Maybe it’s not them, it’s us?
As an ADHD doctor, with ADHD, on treatment, I am both them and us of course, but what is important here is that within the framework proposed here, many of these “side effects” are better understood as predictable consequences of introducing dopaminergic agents into an already dysregulated physiological system.
In this phenotype, apparent stimulant “side effects” frequently reflect unrecognised hormonal volatility, metabolic instability, autonomic sympathetic overdrive, histamine reactivity, or high sensory gain combined with reduced interoceptive access. When these factors are left unaddressed, stimulant initiation can amplify discomfort rather than reduce cognitive load. By contrast, when treatment is embedded within a broader physiological scaffolding approach — attending to sleep anchoring, autonomic tone, hormonal stability, hydration and metabolic rhythm — tolerability and effectiveness improve substantially.

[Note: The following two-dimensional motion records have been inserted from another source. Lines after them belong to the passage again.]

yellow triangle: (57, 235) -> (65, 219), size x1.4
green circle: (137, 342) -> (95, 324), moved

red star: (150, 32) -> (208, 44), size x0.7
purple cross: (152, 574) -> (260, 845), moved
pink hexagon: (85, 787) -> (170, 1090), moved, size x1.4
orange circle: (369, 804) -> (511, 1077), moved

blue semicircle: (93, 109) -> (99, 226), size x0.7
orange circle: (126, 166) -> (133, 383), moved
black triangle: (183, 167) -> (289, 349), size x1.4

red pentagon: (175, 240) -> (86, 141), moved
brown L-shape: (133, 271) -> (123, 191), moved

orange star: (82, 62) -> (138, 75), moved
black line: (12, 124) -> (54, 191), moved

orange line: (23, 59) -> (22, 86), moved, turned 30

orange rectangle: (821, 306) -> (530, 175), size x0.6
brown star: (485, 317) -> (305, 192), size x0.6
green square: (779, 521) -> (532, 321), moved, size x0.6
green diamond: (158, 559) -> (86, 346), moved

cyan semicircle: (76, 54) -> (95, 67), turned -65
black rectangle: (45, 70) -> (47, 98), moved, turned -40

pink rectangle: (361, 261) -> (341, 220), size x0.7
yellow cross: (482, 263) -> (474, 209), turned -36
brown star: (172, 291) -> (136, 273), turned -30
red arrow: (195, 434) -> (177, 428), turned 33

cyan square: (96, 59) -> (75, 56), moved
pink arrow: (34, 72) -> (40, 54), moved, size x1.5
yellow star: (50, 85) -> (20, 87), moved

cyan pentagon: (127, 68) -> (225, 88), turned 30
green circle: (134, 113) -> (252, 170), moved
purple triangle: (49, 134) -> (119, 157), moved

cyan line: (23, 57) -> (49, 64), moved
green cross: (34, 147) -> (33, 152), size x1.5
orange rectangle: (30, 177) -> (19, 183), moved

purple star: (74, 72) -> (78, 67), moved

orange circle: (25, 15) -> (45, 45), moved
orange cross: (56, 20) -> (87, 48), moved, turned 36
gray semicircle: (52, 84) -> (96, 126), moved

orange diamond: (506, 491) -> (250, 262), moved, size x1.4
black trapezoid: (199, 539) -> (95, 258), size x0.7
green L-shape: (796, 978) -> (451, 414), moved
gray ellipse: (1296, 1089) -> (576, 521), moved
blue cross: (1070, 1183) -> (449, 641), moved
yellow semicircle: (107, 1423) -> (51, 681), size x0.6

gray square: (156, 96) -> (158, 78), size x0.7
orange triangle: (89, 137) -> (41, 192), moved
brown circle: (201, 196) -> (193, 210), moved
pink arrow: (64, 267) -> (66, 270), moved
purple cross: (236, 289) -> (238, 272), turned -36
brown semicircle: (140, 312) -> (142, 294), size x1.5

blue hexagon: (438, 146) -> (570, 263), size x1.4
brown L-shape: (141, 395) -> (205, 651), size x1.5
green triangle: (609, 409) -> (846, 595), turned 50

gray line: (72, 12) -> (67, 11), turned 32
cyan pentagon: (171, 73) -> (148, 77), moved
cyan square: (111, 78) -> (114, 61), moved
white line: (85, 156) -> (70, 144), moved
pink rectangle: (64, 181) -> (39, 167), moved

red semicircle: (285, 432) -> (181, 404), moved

Towards 100% treatability?
In my ADHD clinic, adopting this integrated approach has shifted meaningful treatment response from approximately half of patients to the vast majority. This does not imply that every individual tolerates every medication, but rather that nearly all patients derive clinically useful benefit once treatment is paced, contextualised, and titrated with attention to physiological stabilisation and regulatory load.
Key principles include starting at very low doses, increasing slowly, introducing one intervention at a time, and prioritising subjective calm and reduction in internal noise before expecting gains in executive function or productivity. In this population, calm is often the earliest and most reliable marker of appropriate dosing; function follows once physiological threat is reduced.
This approach also requires recognising that individuals with reduced interoceptive precision may struggle to articulate early signs of overload. Treatment decisions therefore benefit from careful observation of sleep quality, muscle tension, sensory tolerance, and end-of-day fatigue, rather than relying solely on self-reported symptom scales. When dosing is guided by these signals, stimulants frequently improve language processing, cognitive translation, and emotional steadiness without provoking the adverse effects that previously led to discontinuation.
Taken together, these observations suggest that variability in ADHD treatment response is not solely a property of the medication or the diagnosis, but of the physiological context into which treatment is introduced. Addressing the broader regulatory phenotype transforms both tolerability and outcome.
Just my clinic folks..…
This model does not claim genetic determinism, uniform expression, or universal applicability to all ADHD presentations, but I am talking about everyone in my ADHD clinic. It does not provide historical prevalence estimates or identify a single causal pathway. Rather, it offers a unifying framework that accounts for repeated clinical clustering across systems, plausibly explains why these features co-travel so reliably in a subset of individuals and gives important suggestions to optimise treatment.
TLDR summary
So approximately 5% of humans appear to occupy the high end of a conserved regulatory spectrum optimised for speed, sensitivity, and adaptability rather than stability or longevity. ADHD represents the cognitive expression of this architecture; associated somatic, hormonal, autonomic, and metabolic features are downstream consequences rather than independent disorders. In modern environments, this phenotype is increasingly exposed, misunderstood, and medicalised. A regulatory, life-history-informed framework offers a more coherent and humane understanding — and points toward more effective clinical support.